Go through the material below and tally every line with the string "Warteg". Reply with the number only.

****************************************

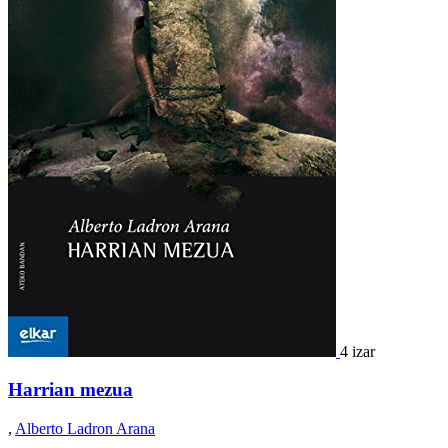
4 izar
Harrian mezua
,
Alberto Ladron Arana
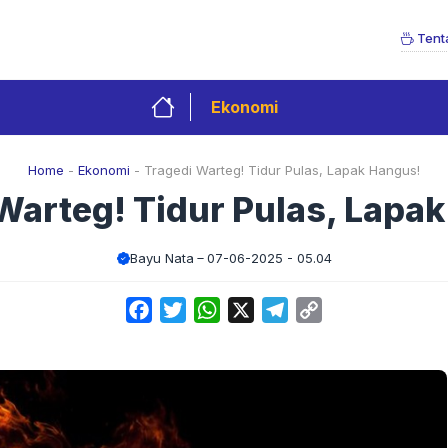
Tent
Ekonomi
Home
-
Ekonomi
-
Tragedi Warteg! Tidur Pulas, Lapak Hangus!
Warteg! Tidur Pulas, Lapa
Bayu Nata
07-06-2025 - 05.04
Facebook
Twitter
WhatsApp
X
Telegram
Copy
Link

****************************************

Response to the exercise: 2